Entscheidungsstichwort (Thema)
Unterschriftserfordernis für eine Vorsteuervergütung an ausländische Gesellschaft
Leitsatz (redaktionell)
1) Das Erfordernis der eigenhändigen Unterschrift des Unternehmers gem. § 19 Abs. 9 Satz 5 UStG widerspricht nicht den Art. 3 und 6 der RL 79/1972/EWG. Es bedeutet, dass der Antrag auf Vorsteuervergütung die eigenhändige Unterschrift des handelnden Unternehmers, nicht nur die eines rechtsgeschäftlichen Bevollmächtigten tragen muss.

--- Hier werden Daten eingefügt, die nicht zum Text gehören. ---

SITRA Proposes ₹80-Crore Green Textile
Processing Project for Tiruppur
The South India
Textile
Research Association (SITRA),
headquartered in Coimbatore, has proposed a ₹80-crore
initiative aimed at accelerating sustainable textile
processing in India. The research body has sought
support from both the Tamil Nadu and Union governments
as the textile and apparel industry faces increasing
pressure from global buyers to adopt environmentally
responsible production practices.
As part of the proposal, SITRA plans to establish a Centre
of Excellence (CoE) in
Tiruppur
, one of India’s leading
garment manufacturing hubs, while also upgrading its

2) Die RL 79/1972/EWG lässt offen, wer den Vorsteuervergütungsantrag rechtswirksam unterschreiben kann und muss. Der deutsche Gesetzgeber hat diesen Konkretisierungsspielraum mit der Regelung des § 18 Abs. 9 Satz 9 UStG in Verbindung mit § 150 Abs. 3 AO europarechtskonform ausgefüllt.

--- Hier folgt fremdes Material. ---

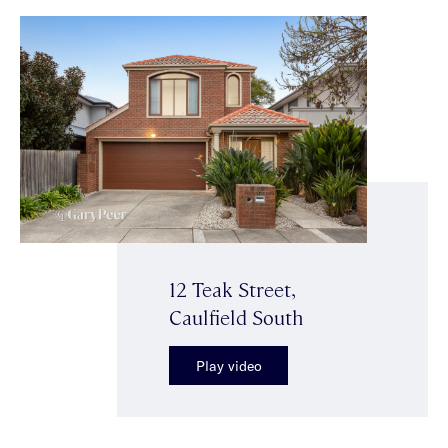
12 Teak Street,
Caulfield South
Play video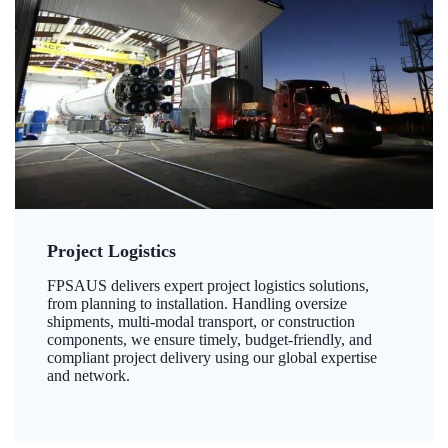
Project Logistics
FPSAUS delivers expert project logistics solutions,
from planning to installation. Handling oversize
shipments, multi-modal transport, or construction
components, we ensure timely, budget-friendly, and
compliant project delivery using our global expertise
and network.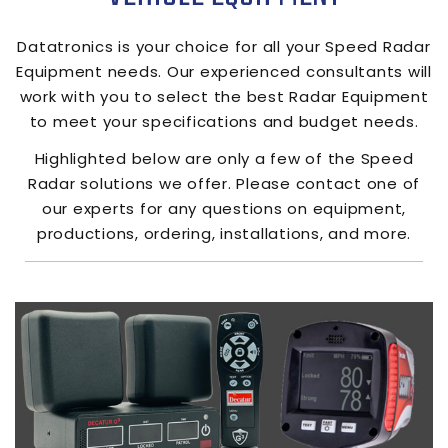
Datatronics
is your choice for all your Speed Radar
Equipment needs. Our experienced consultants will
work with you to select the best Radar Equipment
to meet your specifications and budget needs.
Highlighted below are only a few of the Speed
Radar solutions we offer. Please contact one of
our experts for any questions on equipment,
productions, ordering, installations, and more.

3) Eine belgische N.V. kann nur durch ihren gesetzlichen Vertreter, nicht aber durch einen Bevollmächtigten den Antrag auf Vorsteuervergütung gem. § 18 Abs. 9 Satz 5 UStG stellen.
Normenkette
RL 79/1972/EWG Art. 4, 7; UStG § 19 Abs. 9 S. 5; RL 79/1972/EWG Art. 3
Nachgehend
Tatbestand
Zwischen den Beteiligten ist streitig, ob der Klägerin ein Anspruch auf Vorsteuervergütung nach § 18 Abs. 9 Umsatzsteuergesetz – UStG – i.V.m. §§ 59 ff. der Umsatzsteuer-Durchführungsverordnung – UStDV – zusteht.

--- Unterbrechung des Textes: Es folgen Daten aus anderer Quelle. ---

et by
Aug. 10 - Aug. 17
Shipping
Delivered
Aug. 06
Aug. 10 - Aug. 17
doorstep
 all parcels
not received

Die Klägerin, die A-B N.V., ist eine in Belgien ansässige Kapitalgesellschaft.
Am 25. Juni 2001 stellte sie beim Bundesamt für Finanzen – BfF – (seit dem 01. Januar 2006 Bundeszentralamt für Steuern – BZSt –) einen Antrag auf Vergütung von Vorsteuern für den Zeitraum Januar bis Dezember 2000 i.H.v. 295.205,18 DM.
Mit Bescheid vom 4. Juli 2003 lehnte das BfF die Vergütung der Vorsteuern ab. Zur Begründung führte das BfF aus, dass eine gültige Unternehmerbescheinigung fehle und streiterhebliche Fragen von der Klägerin trotz ausdrücklicher Anfrage nicht beantwortet worden seien.
Die Klägerin legte hiergegen Einspruch ein. Das Einspruchsverfahren verlief erfolglos.
Mit der gegen die Einspruchsentscheidung vom 12. Januar 2004 erhobenen Klage verfolgt die Klägerin ihr Begehren weiter. Zur Begründung trägt sie im Wesentlichen Folgendes vor:
Sie, die Klägerin, sei zum 1. August 2000 gemäß Art. 174/54 ff. des belgischen Gesellschaftsgesetzes ohne Auflösung in die A-C S.A. eingebracht worden, die danach unter dem Namen A-C-X N.V. firmiert habe. Nach der Einbringung habe sie neben der A-C-X N.V. rechtlich weiter bestanden.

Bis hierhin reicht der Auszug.